Merkel sieht das auch so, aber sie bleibt vorsichtiger in ihren Formulierungen. Sie betont, für einen Wahlerfolg sei es entscheidend, dass eine Partei gemeinsam kämpfe und zu schwierigen Entscheidungen stehe. CSU-Chef Horst Seehofer, der sie monatelang bekämpft hat, hat nach der Saarland-Wahl erklärt: Es sei nun klar, dass es „die richtige Strategie ist, sich klar zur Kanzlerin zu bekennen“. Sie habe sich über den Glückwunsch gefreut, sagt Merkel.

Die Partei werde „in einen sehr gemeinsamen Rhythmus kommen“, ergänzt sie und man kann sich vorstellen, wie sie das nun in den verschiedenen Sitzungen der CDU üben, bis aus Geremepel ein Schunkeln wird. Es wird auch hier allerdings etwas nüchterner sein. In dieser Woche ruft die Parteizentrale die ersten lokalen Wahlkämpfer zu einer Kampagnenkonferenz: Es wird dort um Termine, Plakate und Online-Wahlkampf gehen.
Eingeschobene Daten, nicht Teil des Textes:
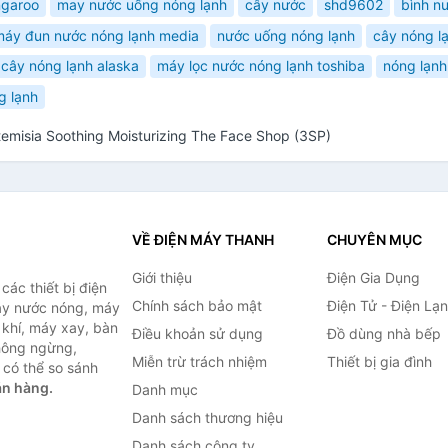
ngaroo
may nước uống nóng lạnh
cây nước
shd9602
bình n
máy đun nước nóng lạnh media
nước uống nóng lạnh
cây nóng l
cây nóng lạnh alaska
máy lọc nước nóng lạnh toshiba
nóng lạnh
g lạnh
misia Soothing Moisturizing The Face Shop (3SP)
VỀ ĐIỆN MÁY THANH
CHUYÊN MỤC
Giới thiệu
Điện Gia Dụng
ác thiết bị điện
Chính sách bảo mật
Điện Tử - Điện Lạ
máy nước nóng, máy
 khí, máy xay, bàn
Điều khoản sử dụng
Đồ dùng nhà bếp
không ngừng,
Miễn trừ trách nhiệm
Thiết bị gia đình
 có thể so sánh
án hàng.
Danh mục
Danh sách thương hiệu
Danh sách công ty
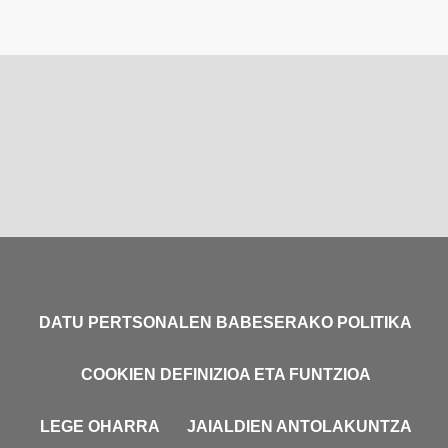
DATU PERTSONALEN BABESERAKO POLITIKA
COOKIEN DEFINIZIOA ETA FUNTZIOA
LEGE OHARRA
JAIALDIEN ANTOLAKUNTZA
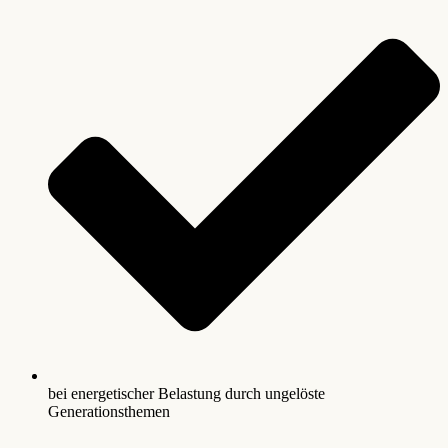
bei energetischer Belastung durch ungelöste
Generationsthemen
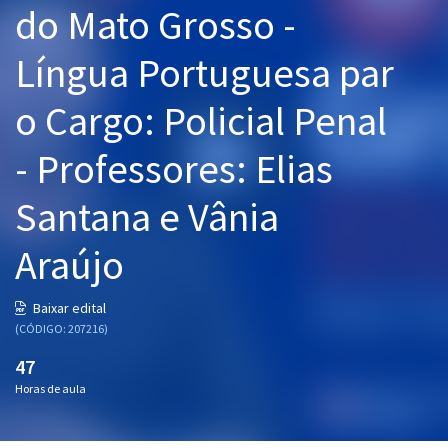
do Mato Grosso -
Pós
Língua Portuguesa par
Graduação
o Cargo: Policial Penal
OAB
- Professores: Elias
Mentorias
Santana e Vânia
Questões grátis
Conteúdo gratuito
Araújo
Blog
Baixar edital
Aprovados
(CÓDIGO: 207216)
47
Atendimento
Horas de aula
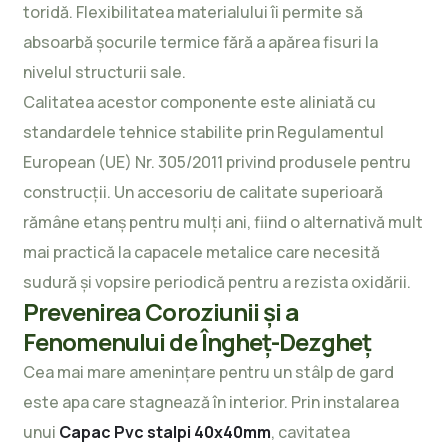
toridă. Flexibilitatea materialului îi permite să
absoarbă șocurile termice fără a apărea fisuri la
nivelul structurii sale.
Calitatea acestor componente este aliniată cu
standardele tehnice stabilite prin
Regulamentul
European (UE) Nr. 305/2011
privind produsele pentru
construcții. Un accesoriu de calitate superioară
rămâne etanș pentru mulți ani, fiind o alternativă mult
mai practică la capacele metalice care necesită
sudură și vopsire periodică pentru a rezista oxidării.
Prevenirea Coroziunii și a
Fenomenului de Îngheț-Dezgheț
Cea mai mare amenințare pentru un stâlp de gard
este apa care stagnează în interior. Prin instalarea
unui
Capac Pvc stalpi 40x40mm
, cavitatea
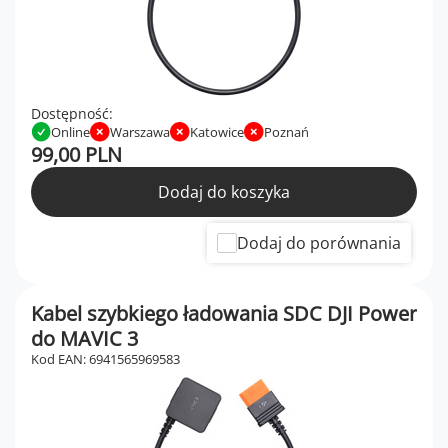
Dostępność:
Online
Warszawa
Katowice
Poznań
99,00 PLN
Dodaj do koszyka
Dodaj do porównania
Kabel szybkiego ładowania SDC DJI Power
do MAVIC 3
Kod EAN: 6941565969583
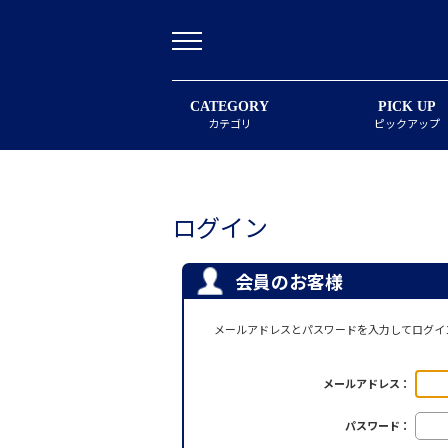
CATEGORY
PICK UP
カテゴリ
ピックアップ
ログイン
会員のお客様
メールアドレスとパスワードを入力してログイ
メールアドレス：
パスワード：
Haustürwahlkampf und Online-Aktionen können knappe Wahl entscheiden

Haustür-Wahlkampf wie in den USA ist hoch im Kurs, im Saarland hätten 75.000 Besuche bei Wählern großen Erfolg gehabt, heißt es. Und dann gibt es noch Apps, mit denen Wahlkämpfer ihren Einsatz messen können. Zwei Prozentpunkte mehr durch Haustürwahlkampf, zwei weitere durch Online-Aktionen – das könne eine knappe Wahl schon entscheiden, rechnen sie bei der CDU vor.

Und dann gibt es ja auch noch das Wahlprogramm, die Inhalte, die die CDU von der SPD so dringlich abfordert. Im Juli soll das Programm der CDU stehen, in dieser Woche beginnt eine Mitgliederbefragung nach den gewünschten Themen. Aus dem Wahlkampfland NRW wird gedrängelt: „Wir sind als CDU gut beraten, noch rechtzeitig vor der NRW-Wah eigene inhaltliche Akzente zu setzen“, sagt der Sprecher der NRW-Bundestagsabgeordneten, Günther Krings, dieser Zeitung. 

„Noch vor dem Beschluss unseres Wahlprogramms sollte klar werden, wie wir die Mitte der Gesellschaft bei Steuern und Abgaben entlasten wollen.“ Man könne aus den vergangenen Wochen auch etwas lernen: Man müsse „an den eigenen Sieg glauben und das auch ausstrahlen“.

Daran scheint sich Merkel auch zu erinnern. Ob Annegret Kramp-Karrenbauer, die Wahlgewinnerin vom Saarland, nun eigentlich ihre Nachfolgerin sei, wird sie gefragt. „Ich bin jetzt Kandidatin für diesen Wahlkampf“, entgegnet die Kanzlerin. „Und wir wollen gewinnen.“ Bei dem Satz strahlt sie dann richtig.